Boston to Seattle via Chicago on the Lakeshore and Empire builder would be the fastest way to do it. You also might want to try Providence to Seattle and see what you get. Amtrak.com may route you down to Washington and then onto Chicago via the Empire Builder. Check the price of this and compare it against Boston. It may or may not be cheaper. It is longer, but at least you'd have different scenery to look at.

Rick


----------



## nr272 (Mar 8, 2007)

rmgreenesq said:


> Greetings and welcome aboard.
> I've traveled across the country in coach before. Its not too bad. On Track On Line has lots of useful advice for train travel.
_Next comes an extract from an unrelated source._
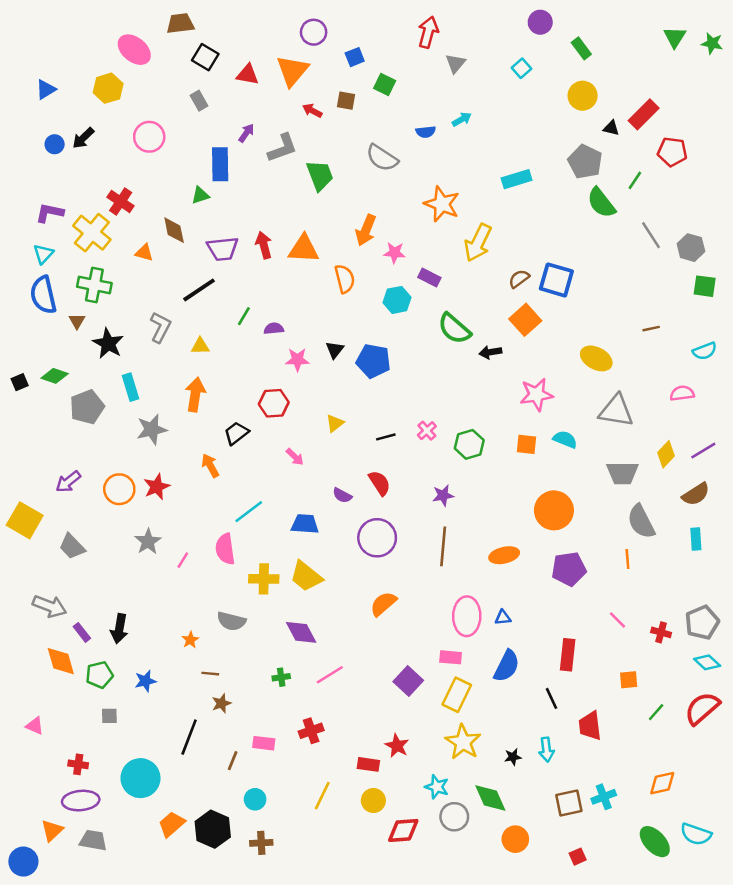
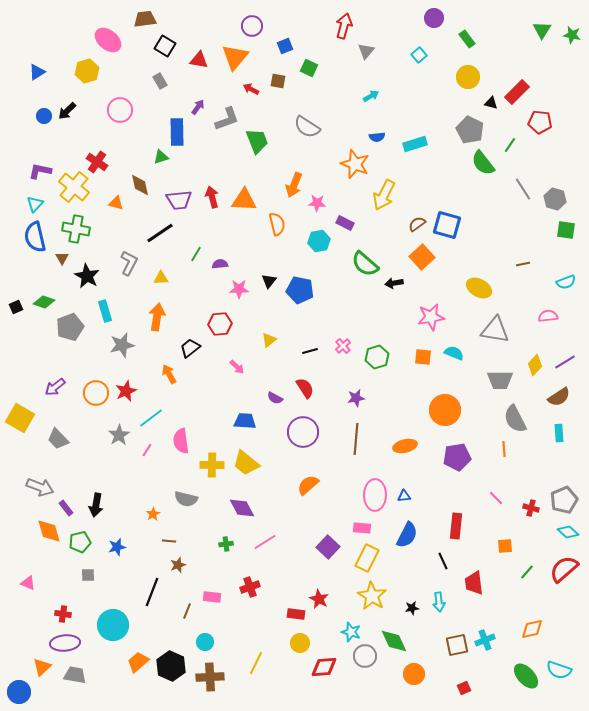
blue semicircle: (426, 132) -> (377, 137), moved
cyan line: (249, 512) -> (151, 418), moved
yellow line: (322, 796) -> (256, 663), moved
brown cross: (261, 843) -> (210, 677), size x1.5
You may find that web page here.
> 
> My wife, four year old daughter and I rode frm Worcester, MA to Fullerton, CA and enjoyed every minute or it. I'm planning to do it again over Christmas.. in coach again. If you want a feel for crossing the country in coach all about, you may read my travelogue here.
> ...


Thanks for the reply!

That was a great trip report you made - it is very reassuring. It sounds like I shouldn't have any issues with sleeping in coach. You are right that the other alternate route is down to Washington and then Chicago via the Capital Limited, but it seems to be more expensive.... though putting in different dates gives you slightly different prices.

I was thinking of taking a one day layover in Chicago to look around a bit. I've also heard that the Lake Shore Limited is frequently late, so I wouldn't want to miss my connection.


----------



## AlanB (Mar 8, 2007)

nr272 said:


> I was thinking of taking a one day layover in Chicago to look around a bit. I've also heard that the Lake Shore Limited is frequently late, so I wouldn't want to miss my connection.


Adding a layover could increase your overall cost for the trip, as Amtrak will charge you a bit more. On the other hand if you really want to enjoy Chicago, then go for it.

As for missing your connection, that's Amtrak's problem to deal with. If the westbound Lake Shore fails to arrive in time to connect with the westbound from Chicago, they will either hold the other train, consider bussing you to catch up with the other train, or most likely getting you a hotel room and a meal allowance and then booking you on the next day's train at their expense.


----------



## nr272 (Mar 8, 2007)

AlanB said:


> nr272 said:
> 
> 
> > I was thinking of taking a one day layover in Chicago to look around a bit. I've also heard that the Lake Shore Limited is frequently late, so I wouldn't want to miss my connection.
> ...


Thanks for the info. I don't think a one night's stay would do justice for Chicago anyway.


----------



## AmtrakFan (Mar 10, 2007)

nr272,

As a Chicago Area Resident, you would need more then one night in Chicago. Amtrak will ususally put you up in a Hotel either Downtown or by the Airport.


----------